A simple example utilizing ATTAINS data is tracking the changes in waters assessed as “impaired” from year to year. We can access this data using the state_summary() function that will provide aggregated information about assessment decisions by organization identifier. First we need to find out what organization identifier to use:

domain_values(domain_name = "OrgStateCode") |> 
  filter(code == "TX")
#> # A tibble: 2 × 5
#>   domain       name  code  context  context_2
#>   <chr>        <chr> <chr> <chr>    <chr>    
#> 1 OrgStateCode TX    TX    TCEQMAIN State    
#> 2 OrgStateCode TX    TX    EPA      EPA

It appears we can use TCEQMAIN as a identifier code if we are interested in assessment summaries in the state of Texas. I’m interested in the three most recent assessment cycles. Unfortunately, we can use multiple values in the reporting_cycle argument so we need to either loop through the calls or do some row binding. Since it is just a few years, I will just bind the rows.

df <- state_summary(organization_id = "TCEQMAIN", reporting_cycle = "2022") |>
  bind_rows(state_summary(organization_id = "TCEQMAIN", reporting_cycle = "2020")) |> 
  bind_rows(state_summary(organization_id = "TCEQMAIN", reporting_cycle = "2018")) |> 
  bind_rows(state_summary(organization_id = "TCEQMAIN", reporting_cycle = "2016")) |> 
  bind_rows(state_summary(organization_id = "TCEQMAIN", reporting_cycle = "2014")) 

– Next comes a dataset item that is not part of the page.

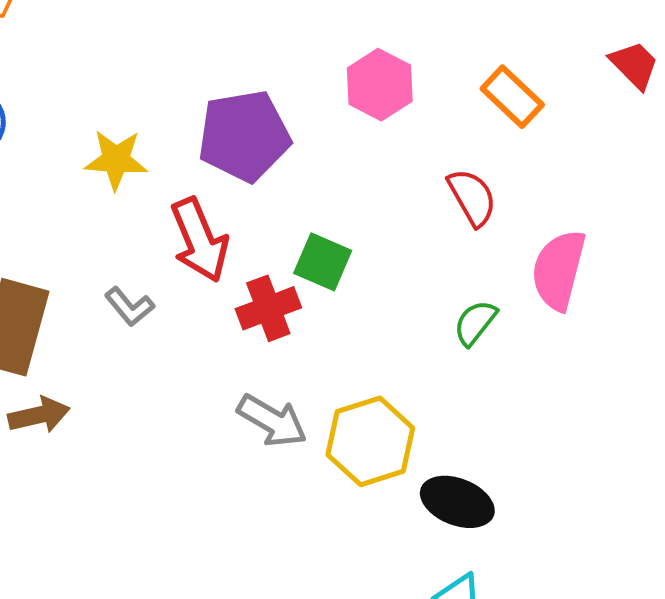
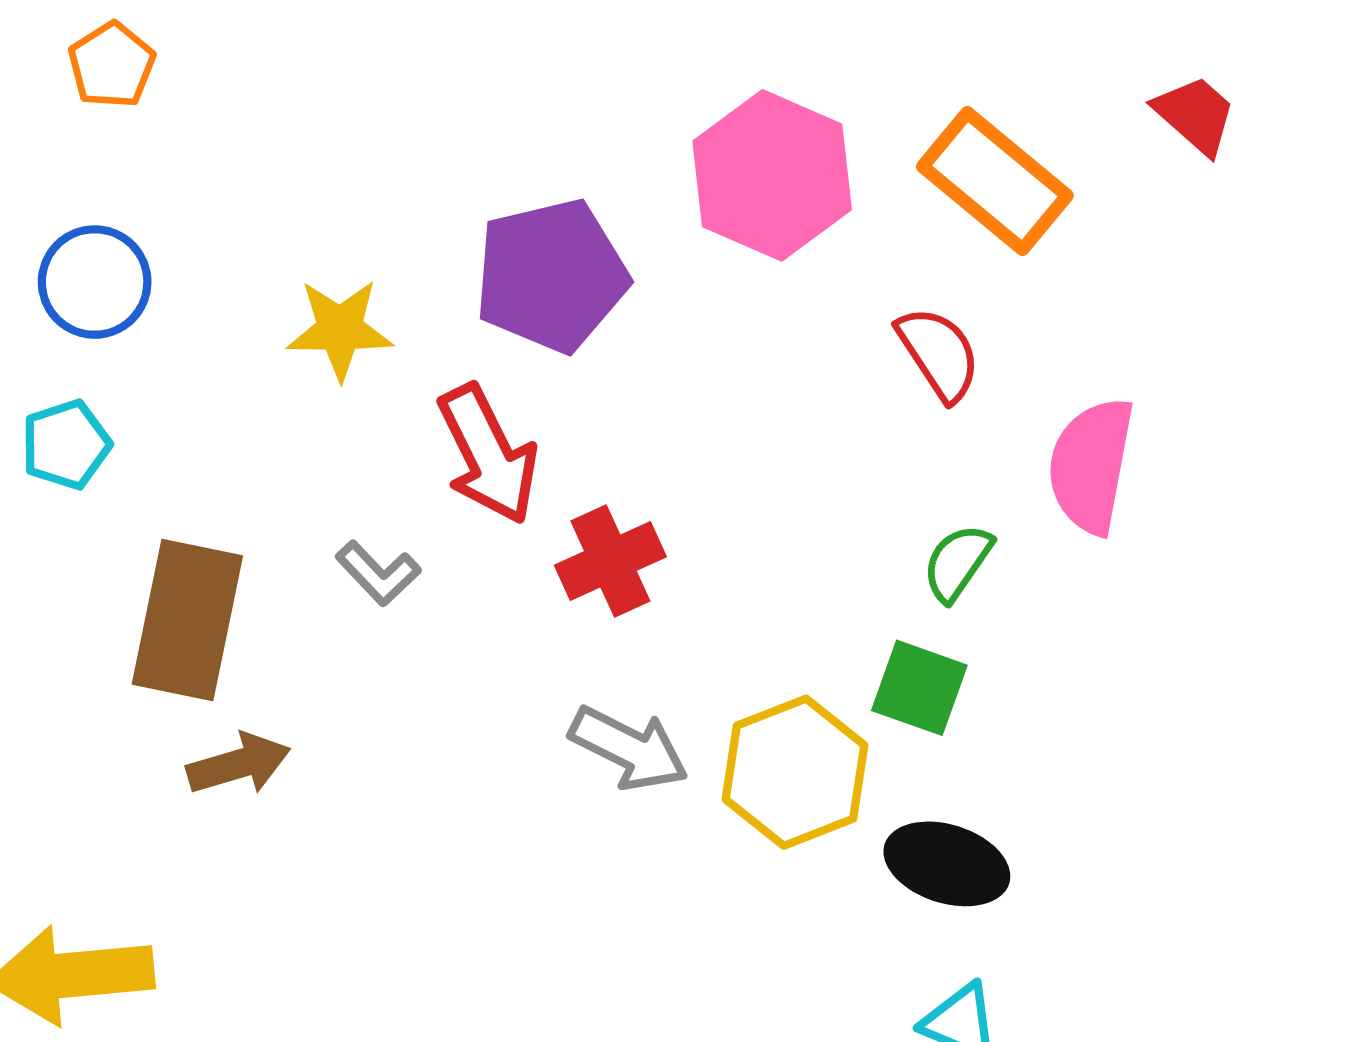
pink hexagon: (380, 85) -> (772, 175), size x1.4
orange rectangle: (512, 97) -> (995, 181), size x1.4
green square: (323, 262) -> (919, 688), moved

Next summarize the counts of “causes” by reporting cycle and designated use:

df_uses <- df |> 
  filter(use_name != "DOMESTIC WATER SUPPLY - PUBLIC WATER SUPPLY") |> 
  mutate(reporting_cycle = as.numeric(reporting_cycle),
         cause_count = as.numeric(cause_count)) |> 
  group_by(reporting_cycle, use_name) |> 
  summarise(count = sum(cause_count, na.rm = TRUE))
#> `summarise()` has grouped output by 'reporting_cycle'. You can override using
#> the `.groups` argument.

Finally, plot with some ggplot and ggrepel magic:

ggplot(df_uses, aes(x = reporting_cycle, y = count, group = use_name)) +
  geom_line(aes(color = use_name)) +
  geom_text_repel(data = df_uses |>  filter(reporting_cycle==2022),
                  aes(label = use_name),
                  size = 2.5,
                  hjust = "left",
                  fontface="bold",
                  direction= "y",
                  nudge_x = 5,
                  color = alpha("white", .75)) +
  geom_text_repel(data = df_uses |>  filter(reporting_cycle==2014),
                  aes(label = use_name),
                  size = 2.5,
                  hjust = "right",
                  fontface="bold",
                  direction= "y",
                  nudge_x = -5,
                  color = alpha("white", .75)) +
  geom_label(aes(label = count),
             size = 2,
             label.padding = unit(0.05, "lines"), 
             label.size = 0.0,
             fill = "#17262b",
             color = alpha("white", .75)) +
  scale_x_continuous(position = "top",
                     breaks = c(2014,2016,2018,2020, 2022),
                     expand = expansion(mult = 0.25)) +
  scale_color_brewer(palette = "Accent") +
  theme_mps_noto_dark() +
  theme(axis.ticks = element_blank(),
        axis.title.y = element_blank(),
        axis.title.x = element_blank(),
        axis.text.y = element_blank(),
        legend.position = "none",
        panel.border = element_blank(),
        panel.grid.major.x = element_blank(),
        panel.grid.minor.x = element_blank(),
        panel.grid.major.y = element_blank(),
        panel.grid.minor.y = element_blank())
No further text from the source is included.